Companies should take heed of Emerson’s comment. With so many corporations looking to save money by off shoring or focusing on a particular segment of their company, they could be overlooking one of the most important departments—the IT department.

Many businesses could be missing out. Most IT departments can’t effectively explore innovative uses of technology because they are stuck in the daily operational grind, according to a study commissioned by A.T. Kearney, Plano, Texas and Harris Interactive, Rochester, N.Y., “Why Today’s IT Organization Won’t Work Tomorrow.”

The study of 200 North American and European business executives by found the bottom line for most businesses is that today’s IT operating model will not meet the demand of tomorrow. A.T. Kearney predicts many companies' growth opportunities are at risk because their IT organizations are not responding effectively to the demands of their business.

While 67 percent of business executives view IT innovation as important or critical to their companies' success, the study found only 20 percent of companies' IT investment is allocated to IT innovation, a 30 percent decrease from a similar study conducted in 2002. According to the most recent survey, nearly three-quarters (72 percent) of executives said the best technology ideas in their companies originate outside of the IT department in areas such as corporate strategy, sales, marketing and operations. In fact, nearly one-half (47 percent) of business leaders surveyed agree that their IT department focuses primarily on tactical, day-to-day IT requirements rather than longer-term strategic requirements.

Most executives said it was difficult to allocate appropriate resources to strategy and innovation. Money spent on IT innovation budgets are moving away from innovative business solutions, the study said.

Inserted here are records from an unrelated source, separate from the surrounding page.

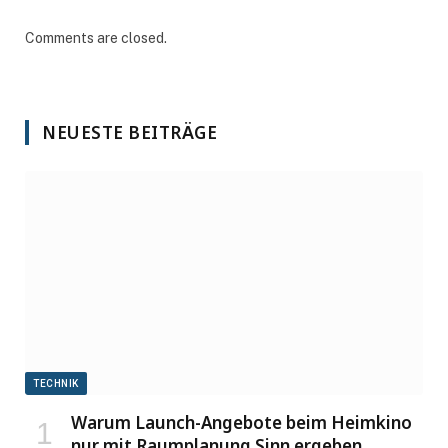
Comments are closed.
NEUESTE BEITRÄGE
TECHNIK
Warum Launch-Angebote beim Heimkino
nur mit Raumplanung Sinn ergeben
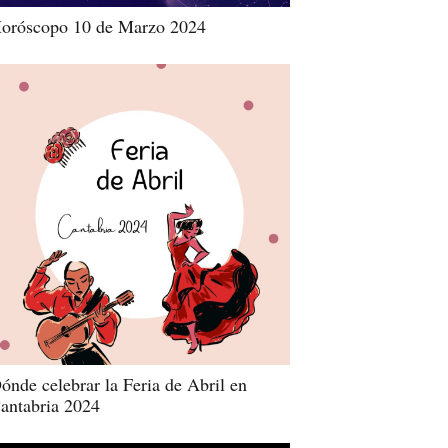
oróscopo 10 de Marzo 2024
ónde celebrar la Feria de Abril en
antabria 2024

"These findings shatter the notion that IT leads the early adoption of technology and the business side slows down the process," said Mark Livingston, vice president at A.T. Kearney. "The reality is most IT departments can't effectively explore innovative uses of technology because they are stuck in the daily operational grind. Business leaders accept this and look outside of IT for innovative technology resources to achieve strategic business goals."

Only 25 percent of respondents said their IT planning and business-planning processes are integrated and developed in tandem. In the 2002 study, one-third (32 percent) of participants had a fully integrated IT planning process.

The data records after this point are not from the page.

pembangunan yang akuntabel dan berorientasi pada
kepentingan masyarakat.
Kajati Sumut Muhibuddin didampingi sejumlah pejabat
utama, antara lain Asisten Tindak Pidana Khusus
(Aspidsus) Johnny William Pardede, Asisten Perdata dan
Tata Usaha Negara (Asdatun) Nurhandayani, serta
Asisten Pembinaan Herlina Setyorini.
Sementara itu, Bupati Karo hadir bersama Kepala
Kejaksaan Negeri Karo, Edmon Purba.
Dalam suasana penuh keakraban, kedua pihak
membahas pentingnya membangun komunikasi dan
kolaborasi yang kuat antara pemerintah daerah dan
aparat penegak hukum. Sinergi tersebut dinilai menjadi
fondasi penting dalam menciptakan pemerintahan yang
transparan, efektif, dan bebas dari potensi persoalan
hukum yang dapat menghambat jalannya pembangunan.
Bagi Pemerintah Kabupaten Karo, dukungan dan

As a result, IT organizations are perceived as unresponsive and not very agile. Only 41 percent of business executives believe their IT organizations react well to business change. In addition, more than 30 percent of executives believe one-fifth or more of their company's IT budget is wasted each year.

"IT organizations are increasingly challenged to move beyond maintaining and fixing the complex IT architectures of the past and to begin producing true value beyond cost-cutting," said Dan Starta, A.T. Kearney vice president and co-leader of the study. "The most effective way to achieve value is via well-integrated IT-business partnerships, not an environment where IT is viewed as a tactical function. To be successful, IT organizations must start judging their success in terms of value contribution to core business operations and innovative initiatives that support business strategy and drive growth."

The perception that IT does not necessarily contribute value beyond basic cost reduction could explain why IT is not always a priority at the executive level. Only 37 percent of executive respondents rank IT issues in the top 10 percent of there company’s priorities and 75 percent rank IT in the top 25 percent. Only 28 percent of IT leaders rank IT in the top 10 percent, although more than 70 percent rank it in the top 25 percent.

To support business goal, the focus of IT functions in the future will not solely focus on technology but a company get the edge over the competition. The study identifies four key areas where IT can help future-proof an organization: value-based asset optimization, IT complexity reduction, customer-focused innovation, and organizational structure and governance.